Jornada de Lutas | Conheça a história de Maria José: quilombola, paraense e duplamente atingida
Conheça os atingidos que participam da Jornada Nacional de Lutas do Movimento dos Atingidos por Barragens – MAB, em Brasília (DF)
Publicado 04/11/2023 - Atualizado 05/08/2024
Aos 57 anos, Maria José Souza vive atualmente um segundo ciclo de violações de seus direitos. Entre 1974 e 1984, a construção da barragem de Tucuruí, no estado do Pará, atingiu em cheio o modo de vida do Quilombo São José de Icatu, localizado entre os municípios de Baião e Mocajuba, no baixo Tocantins, onde ela vive.

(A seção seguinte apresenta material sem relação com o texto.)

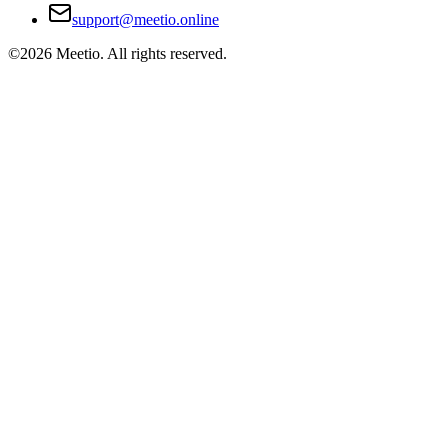
support@meetio.online
©
2026
Meetio. All rights reserved.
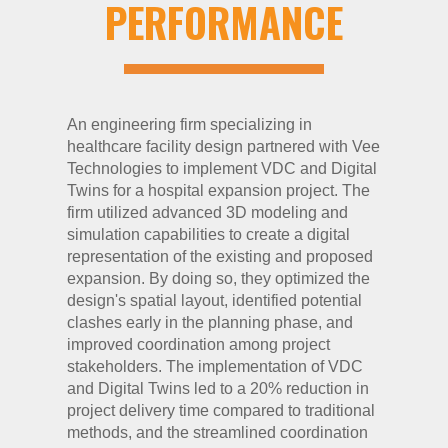
PERFORMANCE
An engineering firm specializing in
healthcare facility design partnered with Vee
Technologies to implement VDC and Digital
Twins for a hospital expansion project. The
firm utilized advanced 3D modeling and
simulation capabilities to create a digital
representation of the existing and proposed
expansion. By doing so, they optimized the
design's spatial layout, identified potential
clashes early in the planning phase, and
improved coordination among project
stakeholders. The implementation of VDC
and Digital Twins led to a 20% reduction in
project delivery time compared to traditional
methods, and the streamlined coordination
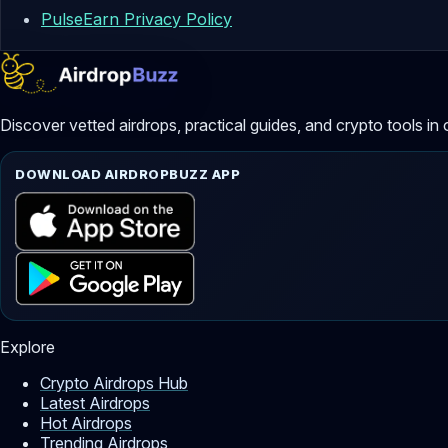
PulseEarn Privacy Policy
Discover vetted airdrops, practical guides, and crypto tools in 
DOWNLOAD AIRDROPBUZZ APP
Explore
Crypto Airdrops Hub
Latest Airdrops
Hot Airdrops
Trending Airdrops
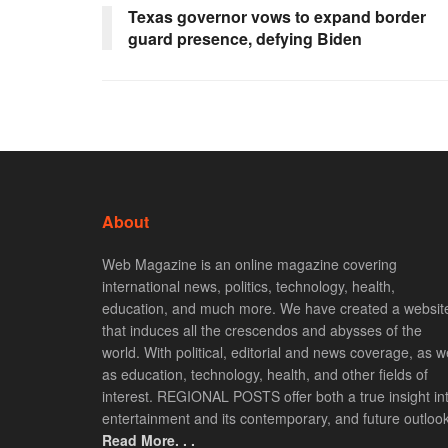
Texas governor vows to expand border
guard presence, defying Biden
About
Web Magazine is an online magazine covering
international news, politics, technology, health,
education, and much more. We have created a websit
that induces all the crescendos and abysses of the
world. With political, editorial and news coverage, as we
as education, technology, health, and other fields of
interest. REGIONAL POSTS offer both a true insight in
entertainment and its contemporary, and future outlook
Read More. . .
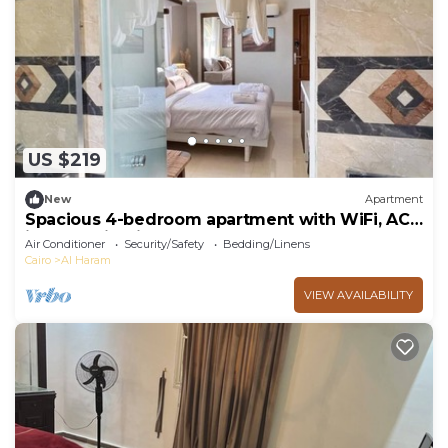
US $219
New
Apartment
Spacious 4-bedroom apartment with WiFi, AC
in fantastic Giza Governorate
Air Conditioner
Security/Safety
Bedding/Linens
Cairo
Al Haram
VIEW AVAILABILITY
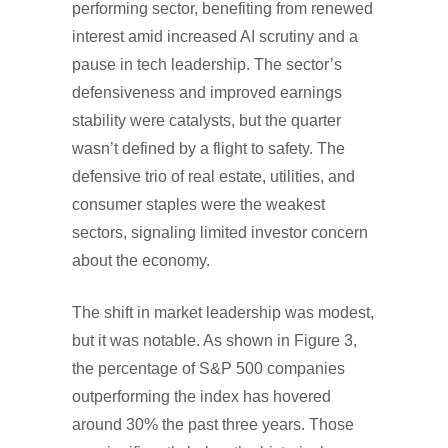
performing sector, benefiting from renewed
interest amid increased AI scrutiny and a
pause in tech leadership. The sector’s
defensiveness and improved earnings
stability were catalysts, but the quarter
wasn’t defined by a flight to safety. The
defensive trio of real estate, utilities, and
consumer staples were the weakest
sectors, signaling limited investor concern
about the economy.
The shift in market leadership was modest,
but it was notable. As shown in Figure 3,
the percentage of S&P 500 companies
outperforming the index has hovered
around 30% the past three years. Those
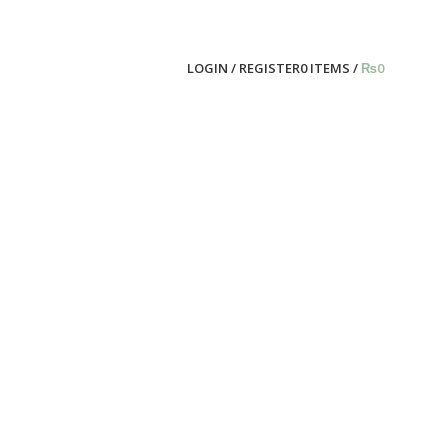
LOGIN / REGISTER
0
ITEMS
/
₨
0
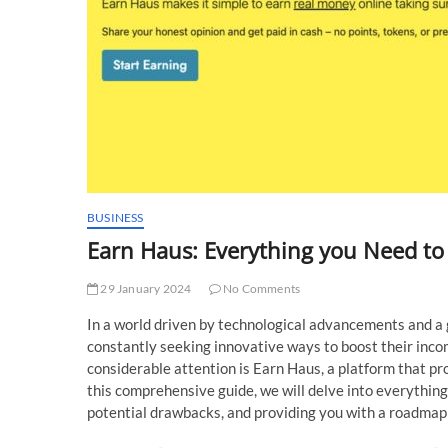
BUSINESS
Earn Haus: Everything you Need t
29 January 2024
No Comments
In a world driven by technological advancements and a 
constantly seeking innovative ways to boost their inco
considerable attention is Earn Haus, a platform that p
this comprehensive guide, we will delve into everything
potential drawbacks, and providing you with a roadmap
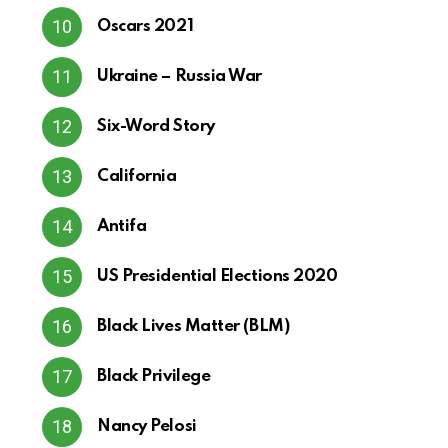
Oscars 2021
Ukraine – Russia War
Six-Word Story
California
Antifa
US Presidential Elections 2020
Black Lives Matter (BLM)
Black Privilege
Nancy Pelosi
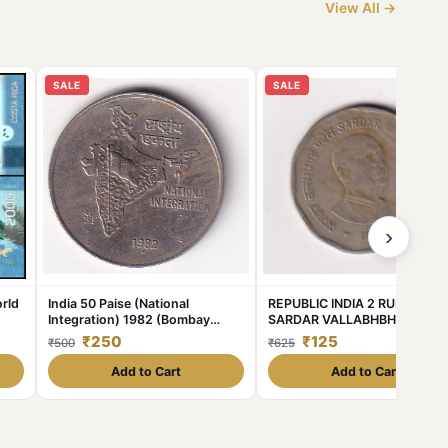
View All →
SALE
SALE
›
rld
India 50 Paise (National
REPUBLIC INDIA 2 RUPEE 199
Integration) 1982 (Bombay
SARDAR VALLABHBHAI PATE
Mint) Commemorative Almost
RARE COIN #C-374
₹250
₹125
₹500
₹625
Unc Coin #C-376
Add to Cart
Add to Cart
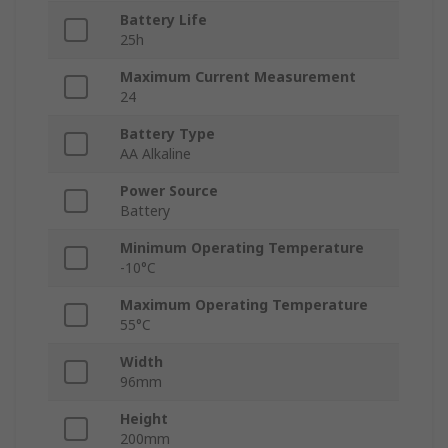
Battery Life
25h
Maximum Current Measurement
24
Battery Type
AA Alkaline
Power Source
Battery
Minimum Operating Temperature
-10°C
Maximum Operating Temperature
55°C
Width
96mm
Height
200mm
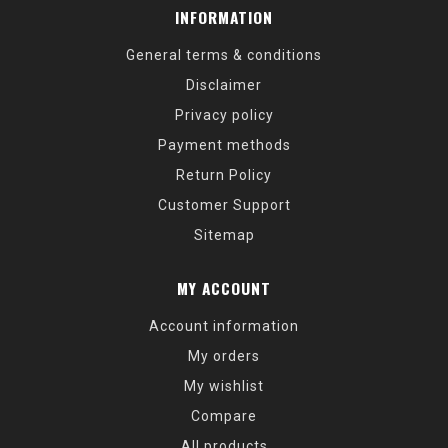
INFORMATION
General terms & conditions
Disclaimer
Privacy policy
Payment methods
Return Policy
Customer Support
Sitemap
MY ACCOUNT
Account information
My orders
My wishlist
Compare
All products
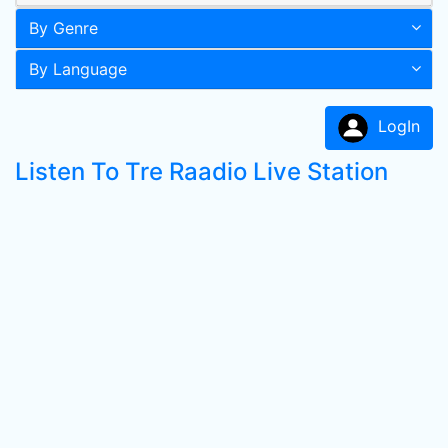
By Genre
By Language
LogIn
Listen To Tre Raadio Live Station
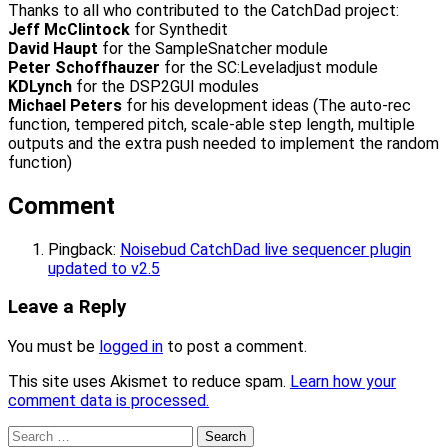
Thanks to all who contributed to the CatchDad project:
Jeff McClintock
for Synthedit
David Haupt
for the SampleSnatcher module
Peter Schoffhauzer
for the SC:Leveladjust module
KDLynch
for the DSP2GUI modules
Michael Peters
for his development ideas (The auto-rec
function, tempered pitch, scale-able step length, multiple
outputs and the extra push needed to implement the random
function)
Comment
Pingback:
Noisebud CatchDad live sequencer plugin
updated to v2.5
Leave a Reply
You must be
logged in
to post a comment.
This site uses Akismet to reduce spam.
Learn how your
comment data is processed.
Search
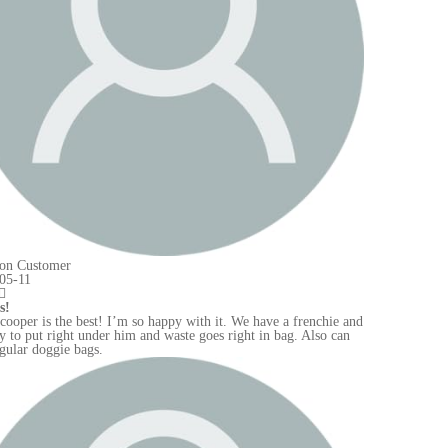
e and
an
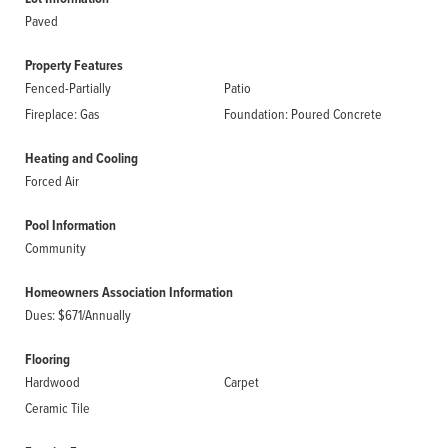
Paved
Property Features
Fenced-Partially
Patio
Fireplace: Gas
Foundation: Poured Concrete
Heating and Cooling
Forced Air
Pool Information
Community
Homeowners Association Information
Dues: $671/Annually
Flooring
Hardwood
Carpet
Ceramic Tile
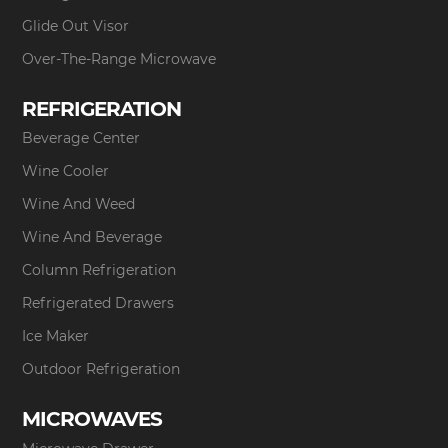
Glide Out Visor
Over-The-Range Microwave
REFRIGERATION
Beverage Center
Wine Cooler
Wine And Weed
Wine And Beverage
Column Refrigeration
Refrigerated Drawers
Ice Maker
Outdoor Refrigeration
MICROWAVES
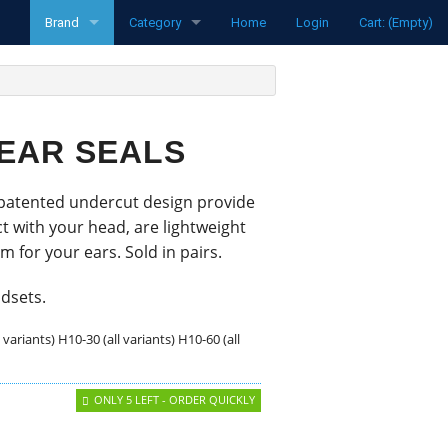
Brand
Category
Home
Login
Cart: (Empty)
funke
Radios
Pipistrel
Transponders
 EAR SEALS
LXNav
Spare parts
 patented undercut design provide
David Clark
Aircraft
t with your head, are lightweight
Clouddancers
Flight Computers
 for your ears. Sold in pairs.
MH Oxygen
Variometers
adsets.
l variants) H10-30 (all variants) H10-60 (all
Ocean Bottle
Flarm Products
Flight Recorders
ONLY 5 LEFT - ORDER QUICKLY
Headsets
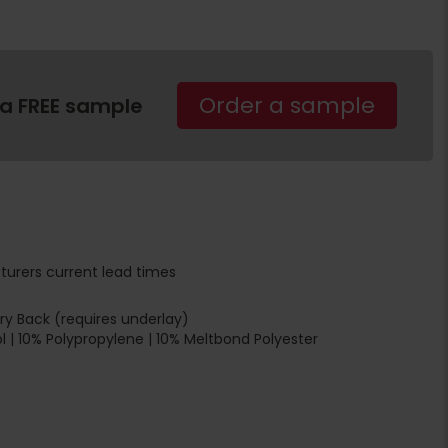
Order a sample
 a FREE sample
turers current lead times
y Back (requires underlay)
 | 10% Polypropylene | 10% Meltbond Polyester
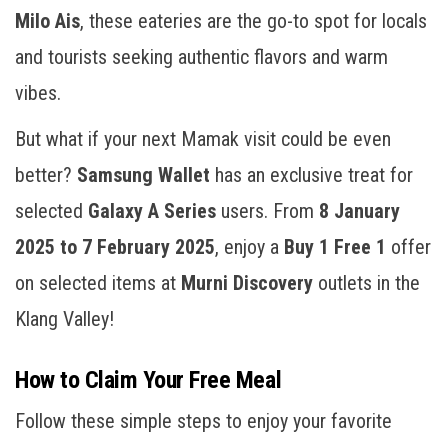
Milo Ais
, these eateries are the go-to spot for locals
and tourists seeking authentic flavors and warm
vibes.
But what if your next Mamak visit could be even
better?
Samsung Wallet
has an exclusive treat for
selected
Galaxy A Series
users. From
8 January
2025 to 7 February 2025
, enjoy a
Buy 1 Free 1
offer
on selected items at
Murni Discovery
outlets in the
Klang Valley!
How to Claim Your Free Meal
Follow these simple steps to enjoy your favorite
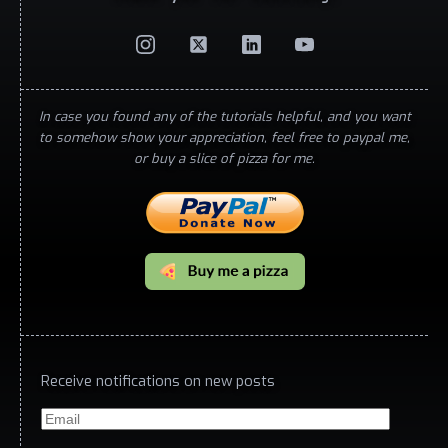
In case you found any of the tutorials helpful, and you want
to somehow show your appreciation, feel free to paypal me,
or buy a slice of pizza for me.
Receive notifications on new posts
Email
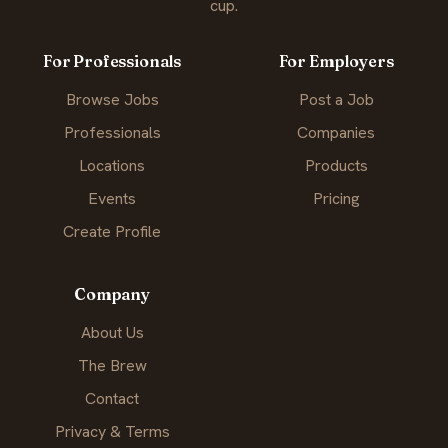
cup.
For Professionals
For Employers
Browse Jobs
Post a Job
Professionals
Companies
Locations
Products
Events
Pricing
Create Profile
Company
About Us
The Brew
Contact
Privacy & Terms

“Nós moramos na jusante da barragem e lá tinha grande quantidade de peixes antes da construção de Tucuruí, que nos atingiu fortemente. Hoje, quando eles querem nos afogar, eles soltam a água. Quando querem nos matar de fome e de sede, prendem a água”, conta.
Maria José relata ainda que, além da atividade pesqueira, a produção agrícola do quilombo foi drasticamente afetada. Hoje, a comunidade tradicional vive cercada por empreendimentos do agronegócio, sobretudo para o cultivo de soja. Para a moradora, o que está ruim sempre pode piorar. As obras para a construção da Hidrovia Araguaia-Tocantins estão previstas para se iniciarem em 2024.
Segundo especialistas, as obras aumentam o risco de erosão e assoreamento dos rios da região, a perda da qualidade da água, que já é contaminada, e a redução da biodiversidade local.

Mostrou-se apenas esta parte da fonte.